24/06/29 11:44:27 WARN SparkSession: Using an existing Spark session; only runtime SQL configurations will take effect.


## Load One Month of NYC Taxi/Limousine Trip Data

For this notebook, we will use the New York City Taxi and Limousine Commision Trip Record Data that's available on the AWS Open Data Registry. This contains data of trips taken by taxis and for-hire vehicles in New York City. We'll save this into an iceberg table called `taxis`.

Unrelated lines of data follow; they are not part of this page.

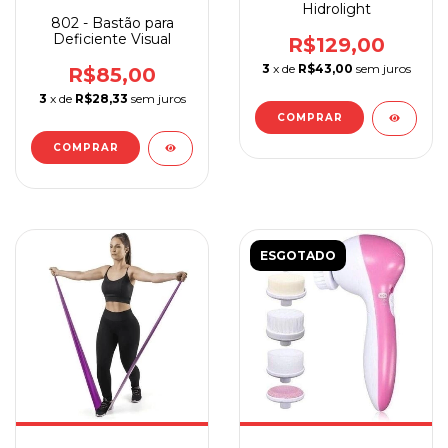
Hidrolight
802 - Bastão para
Deficiente Visual
R$129,00
3
x de
R$43,00
sem juros
R$85,00
3
x de
R$28,33
sem juros
COMPRAR
ESGOTADO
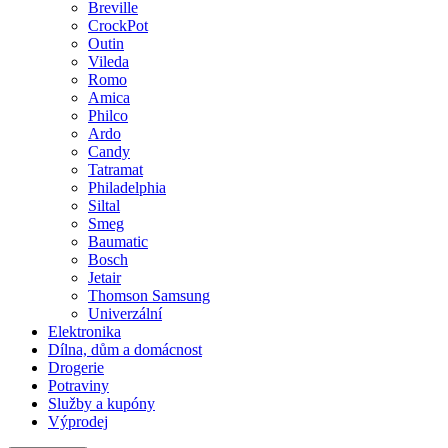
Breville
CrockPot
Outin
Vileda
Romo
Amica
Philco
Ardo
Candy
Tatramat
Philadelphia
Siltal
Smeg
Baumatic
Bosch
Jetair
Thomson Samsung
Univerzální
Elektronika
Dílna, dům a domácnost
Drogerie
Potraviny
Služby a kupóny
Výprodej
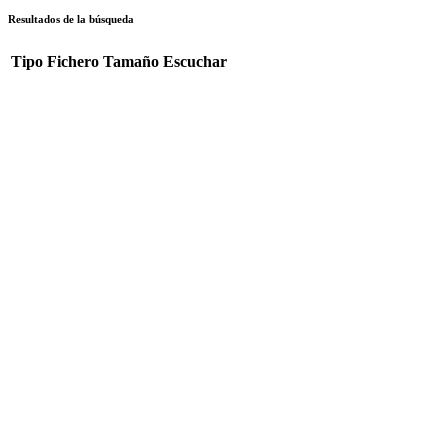
Resultados de la búsqueda
Tipo
Fichero
Tamaño
Escuchar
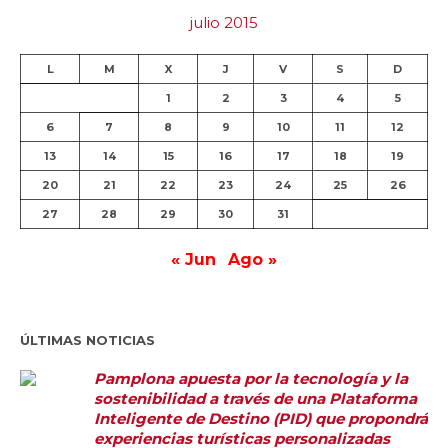
julio 2015
L
M
X
J
V
S
D
1
2
3
4
5
6
7
8
9
10
11
12
13
14
15
16
17
18
19
20
21
22
23
24
25
26
27
28
29
30
31
« Jun
Ago »
ÚLTIMAS NOTICIAS
Pamplona apuesta por la tecnología y la
sostenibilidad a través de una Plataforma
Inteligente de Destino (PID) que propondrá
experiencias turísticas personalizadas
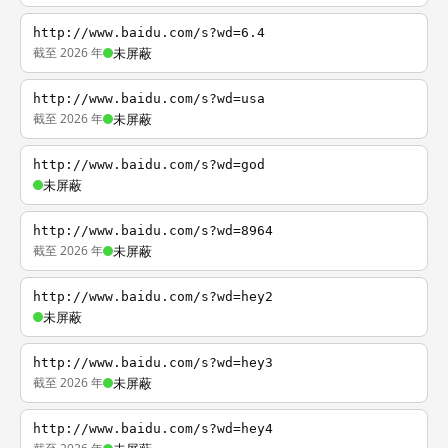
http://www.baidu.com/s?wd=6.4
截至 2026 年
未屏蔽
http://www.baidu.com/s?wd=usa
截至 2026 年
未屏蔽
http://www.baidu.com/s?wd=god
未屏蔽
http://www.baidu.com/s?wd=8964
截至 2026 年
未屏蔽
http://www.baidu.com/s?wd=hey2
未屏蔽
http://www.baidu.com/s?wd=hey3
截至 2026 年
未屏蔽
http://www.baidu.com/s?wd=hey4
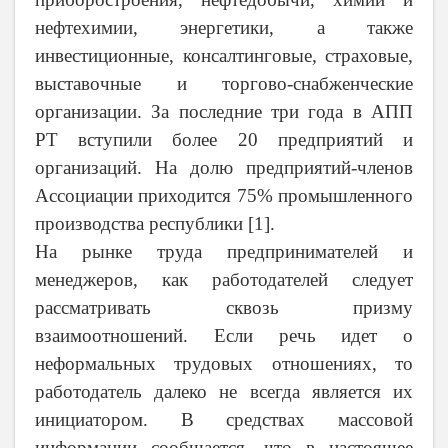
нефтехимии, энергетики, а также
инвестиционные, консалтинговые, страховые,
выставочные и торгово-снабженческие
организации. За последние три года в АПП
РТ вступили более 20 предприятий и
организаций. На долю предприятий-членов
Ассоциации приходится 75% промышленного
производства республики [1].
На рынке труда предпринимателей и
менеджеров, как работодателей следует
рассматривать сквозь призму
взаимоотношений. Если речь идет о
неформальных трудовых отношениях, то
работодатель далеко не всегда является их
инициатором. В средствах массовой
информации сообщается, что в настоящее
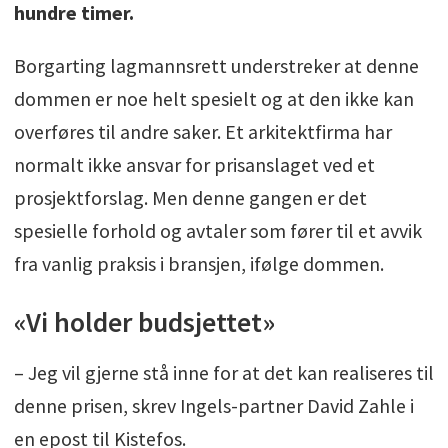
hundre timer.
Borgarting lagmannsrett understreker at denne
dommen er noe helt spesielt og at den ikke kan
overføres til andre saker. Et arkitektfirma har
normalt ikke ansvar for prisanslaget ved et
prosjektforslag. Men denne gangen er det
spesielle forhold og avtaler som fører til et avvik
fra vanlig praksis i bransjen, ifølge dommen.
«Vi holder budsjettet»
– Jeg vil gjerne stå inne for at det kan realiseres til
denne prisen, skrev Ingels-partner David Zahle i
en epost til Kistefos.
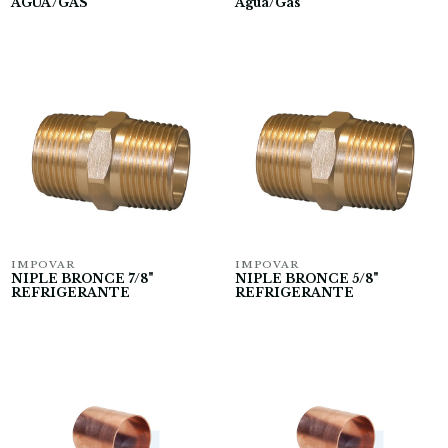
AGUA/GAS
Agua/Gas
IMPOVAR
IMPOVAR
NIPLE BRONCE 7/8"
NIPLE BRONCE 5/8"
REFRIGERANTE
REFRIGERANTE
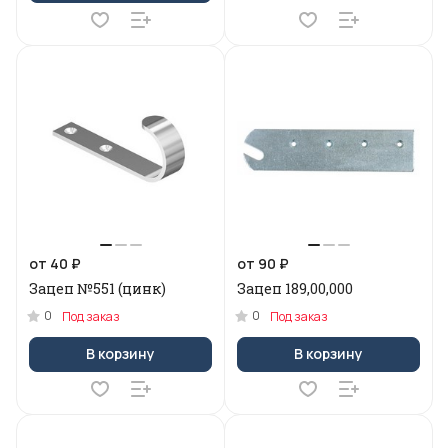
от 40 ₽
от 90 ₽
Зацеп №551 (цинк)
Зацеп 189,00,000
0
0
Под заказ
Под заказ
В корзину
В корзину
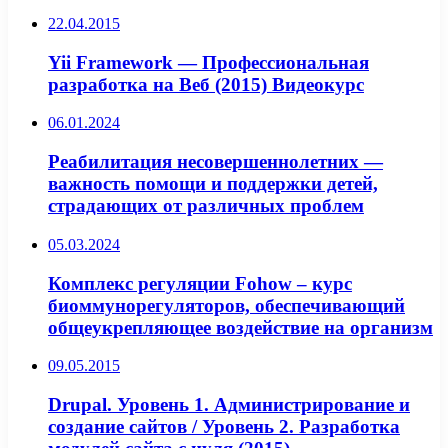
22.04.2015
Yii Framework — Профессиональная
разработка на Веб (2015) Видеокурс
06.01.2024
Реабилитация несовершеннолетних —
важность помощи и поддержки детей,
страдающих от различных проблем
05.03.2024
Комплекс регуляции Fohow – курс
биоммунорегуляторов, обеспечивающий
общеукрепляющее воздействие на организм
09.05.2015
Drupal. Уровень 1. Администрирование и
создание сайтов / Уровень 2. Разработка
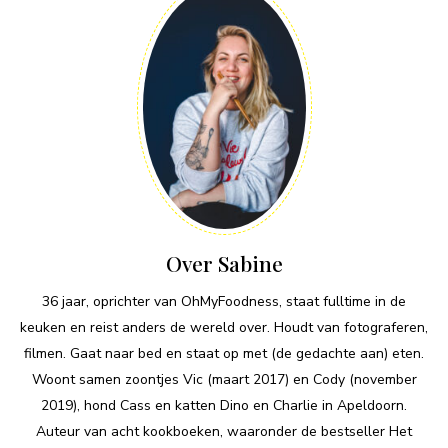
Over Sabine
36 jaar, oprichter van OhMyFoodness, staat fulltime in de
keuken en reist anders de wereld over. Houdt van fotograferen,
filmen. Gaat naar bed en staat op met (de gedachte aan) eten.
Woont samen zoontjes Vic (maart 2017) en Cody (november
2019), hond Cass en katten Dino en Charlie in Apeldoorn.
Auteur van acht kookboeken, waaronder de bestseller Het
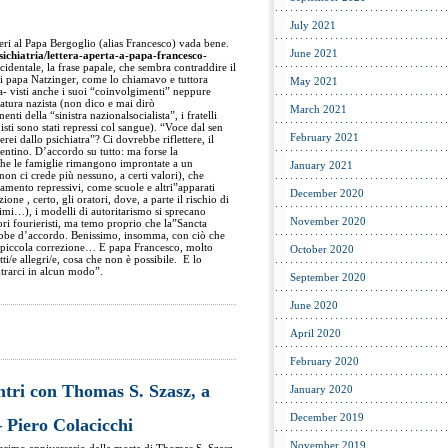
July 2021
ieri al Papa Bergoglio (alias Francesco) vada bene.
June 2021
sichiatria/lettera-aperta-a-papa-francesco-
cidentale, la frase papale, che sembra contraddire il
i papa Natzinger, come lo chiamavo e tuttora
May 2021
- visti anche i suoi “coinvolgimenti” neppure
tatura nazista (non dico e mai dirò
March 2021
enti della “sinistra nazionalsocialista”, i fratelli
sti sono stati repressi col sangue). “Voce dal sen
February 2021
ei dallo psichiatra”? Ci dovrebbe riflettere, il
tino. D’accordo su tutto: ma forse la
che le famiglie rimangono improntate a un
January 2021
on ci crede più nessuno, a certi valori), che
mento repressivi, come scuole e altri”apparati
December 2020
one , certo, gli oratori, dove, a parte il rischio di
imi…), i modelli di autoritarismo si sprecano
November 2020
ori fourieristi, ma temo proprio che la”Sancta
ebbe d’accordo. Benissimo, insomma, con ciò che
e piccola correzione… E papa Francesco, molto
October 2020
tti/e allegri/e, cosa che non è possibile. E lo
ntrarci in alcun modo”.
September 2020
June 2020
April 2020
February 2020
ntri con Thomas S. Szasz, a
January 2020
December 2019
 Piero Colacicchi
November 2019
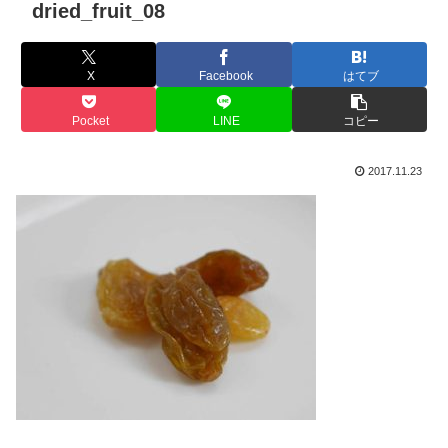
dried_fruit_08
X
Facebook
はてブ
Pocket
LINE
コピー
2017.11.23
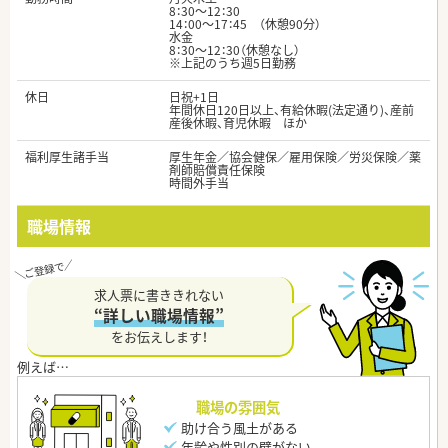
8：30～12：30
14：00～17：45 （休憩90分）
水金
8：30～12：30（休憩なし）
※上記のうち週5日勤務
休日
日祝+1日
年間休日120日以上、有給休暇(法定通り)、産前
産後休暇、育児休暇 ほか
福利厚生諸手当
厚生年金／協会健保／雇用保険／労災保険／薬
剤師賠償責任保険
時間外手当
職場情報
求人票に書ききれない
“詳しい職場情報”
をお伝えします！
職場の雰囲気
助け合う風土がある
年齢や性別の壁がない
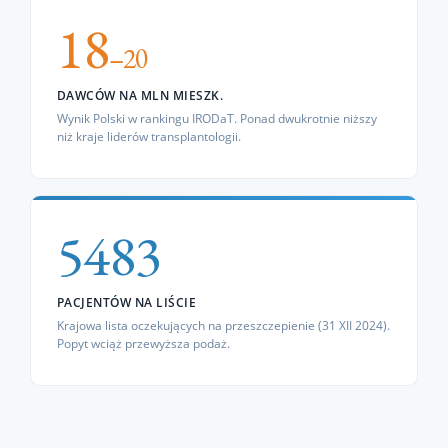
18
–20
DAWCÓW NA MLN MIESZK.
Wynik Polski w rankingu IRODaT. Ponad dwukrotnie niższy
niż kraje liderów transplantologii.
5483
PACJENTÓW NA LIŚCIE
Krajowa lista oczekujących na przeszczepienie (31 XII 2024).
Popyt wciąż przewyższa podaż.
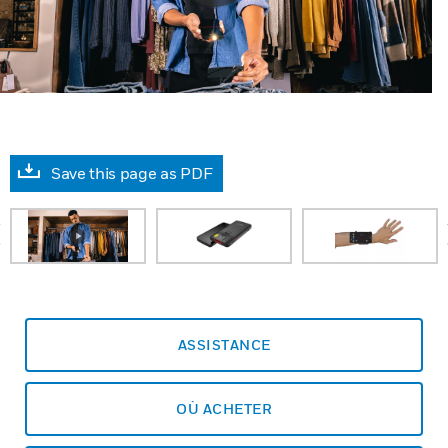
Save this page as PDF
prev
ASSISTANCE
OÙ ACHETER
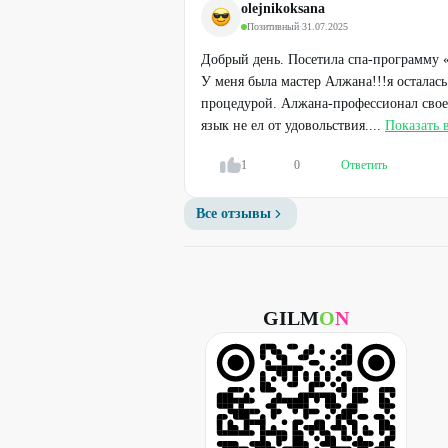
1300
olejnikoksana
₽
Стоимость оплачивается на месте.
1900
₽
Позитивный
·
31.07.2025
В связи с перебоями сотовой связи про
Добрый день. Посетила спа-программу 
60
%
ДО
Промокод не суммируется с другими д
У меня была мастер Алжана!!!я осталась
процедурой. Алжана-профессионал свое
ПРЕДУПРЕЖДАЕМ О НЕОБХОДИМО
язык не ел от удовольствия....
Показать 
СПЕЦИАЛИСТА ПО ОКАЗЫВАЕМЫ
1
0
Ответить
Все отзывы
GILM
O
N
Легенда
RF-лифтинг лица, элос-терапия,
мезотерапия и массаж лица
сферами
от
200
₽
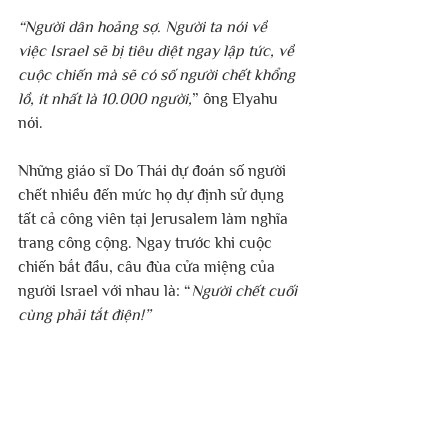
“Người dân hoảng sợ. Người ta nói về 
việc Israel sẽ bị tiêu diệt ngay lập tức, về 
cuộc chiến mà sẽ có số người chết khổng 
lồ, ít nhất là 10.000 người,
” ông Elyahu 
nói.
Những giáo sĩ Do Thái dự đoán số người 
chết nhiều đến mức họ dự định sử dụng 
tất cả công viên tại Jerusalem làm nghĩa 
trang công cộng. Ngay trước khi cuộc 
chiến bắt đầu, câu đùa cửa miệng của 
người Israel với nhau là: “
Người chết cuối 
cùng phải tắt điện!”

To be able to rerun the notebook several times, let's drop the table if it exists to start fresh.

In [2]:
%%sql

CREATE DATABASE IF NOT EXISTS nyc

In [3]:
%%sql

DROP TABLE IF EXISTS nyc.taxis

In [4]:
df = spark.read.parquet("/home/iceberg/data/yellow_tripdata_2021-04.parquet")
df.write.saveAsTable("nyc.taxis")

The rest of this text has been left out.